Cosa possiamo aspettarci da un’opinione pubblica il cui immaginario è stato educato in questo modo, di fronte a una guerra in cui è coinvolta emotivamente ma non materialmente? I media contribuiscono a complicare le cose. L’ansia per la guerra vera e quella per le guerre finte ci vengono servite quasi contemporaneamente sullo stesso schermo. Certo, i corrispondenti di guerra in Ucraina fanno quasi tutti bene il loro mestiere e raccontano gli avvenimenti nella loro contraddittoria e lenta incertezza. Tuttavia il ritmo frenetico dell’informazione, la bulimia di novità e spiegazioni che confermino ciò che pensiamo, inserisce in ciò che poi arriva sui nostri schermi un bisogno di accelerazione che non corrisponde ai fatti sul terreno.

Ogni giorno, al racconto degli avvenimenti deve accompagnarsi una previsione definitiva. Ieri una località contesa era persa, oggi invece è salva. Il successo dei missili russi di ieri indica che Putin ha il sopravvento; l’efficacia della contraerea ucraina di oggi è invece la prova che Zelensky si avvia a liberare la Crimea. Il risultato è che ogni cambio di scenario ne aumenta l’impatto ansiogeno. Senza contare che questa altalena dura da un anno. Alcuni canali d’informazione si sforzano di interrogare esperti seri; i quali però devono fare acrobazie verbali per restare ancorati ai fatti e al buon senso e per resistere alla domanda pressante: chi vincerà e, stabilito questo, quando? Il passo successivo è di essere tentati di volere a ogni costo il finale; magari anche se il prezzo da pagare è che i cattivi non riceveranno la giusta punizione.

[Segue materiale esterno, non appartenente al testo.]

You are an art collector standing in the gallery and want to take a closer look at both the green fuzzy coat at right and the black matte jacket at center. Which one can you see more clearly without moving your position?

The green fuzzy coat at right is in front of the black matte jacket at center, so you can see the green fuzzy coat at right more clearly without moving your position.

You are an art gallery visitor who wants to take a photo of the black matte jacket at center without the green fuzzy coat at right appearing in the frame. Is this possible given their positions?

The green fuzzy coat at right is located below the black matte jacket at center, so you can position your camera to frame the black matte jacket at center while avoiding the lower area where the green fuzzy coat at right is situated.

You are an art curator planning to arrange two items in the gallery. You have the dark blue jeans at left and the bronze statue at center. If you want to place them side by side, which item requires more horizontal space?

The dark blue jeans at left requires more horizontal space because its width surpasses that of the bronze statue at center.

Il vero tempo della guerra

Non è affatto detto che questo sia uno scenario probabile. Per il momento i nervi degli europei sembrano tenere, ma Putin può considerarlo plausibile e dedurne che il tempo lavora per lui. Non il tempo lungo. Quello non può essere amico di un Paese come la Russia che ha dalla sua solo un immenso territorio e molte materie prime, ma che è azzoppato dalle sanzioni, dal calo demografico, da un’opinione pubblica per ora acquiescente ma irrequieta, dalla fuga dei migliori cervelli e dalla crescente dipendenza dal ‘grande fratello’ cinese.

Putin può invece legittimamente pensare che il tempo giochi a suo fare nel futuro prossimo e che ci sarà un crollo psicologico dell’occidente e in particolare dell’Europa prima che le sue difficoltà interne si rivelino insostenibili. È una delle ragioni per cui i migliori strateghi occidentali insistono per accelerare e accrescere l’aiuto militare all’Ucraina in modo da creare il più rapidamente possibile le condizioni sul terreno per un negoziato accettabile.

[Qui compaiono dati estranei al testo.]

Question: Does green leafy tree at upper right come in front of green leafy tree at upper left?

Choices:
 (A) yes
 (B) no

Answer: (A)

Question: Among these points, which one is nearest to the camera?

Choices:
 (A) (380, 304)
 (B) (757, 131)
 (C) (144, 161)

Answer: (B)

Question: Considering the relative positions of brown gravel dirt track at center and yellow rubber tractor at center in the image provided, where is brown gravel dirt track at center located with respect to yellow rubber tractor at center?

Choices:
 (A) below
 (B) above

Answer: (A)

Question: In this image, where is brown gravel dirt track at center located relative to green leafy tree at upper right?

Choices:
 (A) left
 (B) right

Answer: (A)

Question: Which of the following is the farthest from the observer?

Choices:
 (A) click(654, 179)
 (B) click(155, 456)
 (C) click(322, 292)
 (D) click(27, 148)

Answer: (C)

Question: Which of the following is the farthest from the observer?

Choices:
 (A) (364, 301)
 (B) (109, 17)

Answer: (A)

Strategia che ormai, più che ostacoli politici, si scontra contro problemi di approvvigionamento ed esaurimento delle scorte. In altri termini, una mobilitazione dell’industria bellica che era comunque già in atto. È la strategia giusta, che richiede però anche uno sforzo di comunicazione per evitare che la nostra opinione pubblica cada nella “sindrome CSI” prima che cambi la situazione sul terreno. Winston Churchill scrisse che gli inglesi vinsero perché erano stupidi. Quando tutte le persone intelligenti pensavano che la Germania avesse già vinto, loro non lo avevano capito e continuarono a combattere. Sarebbe quindi bene far riscoprire che tutte le guerre si vincono non solo nella testa, ma anche nella durata.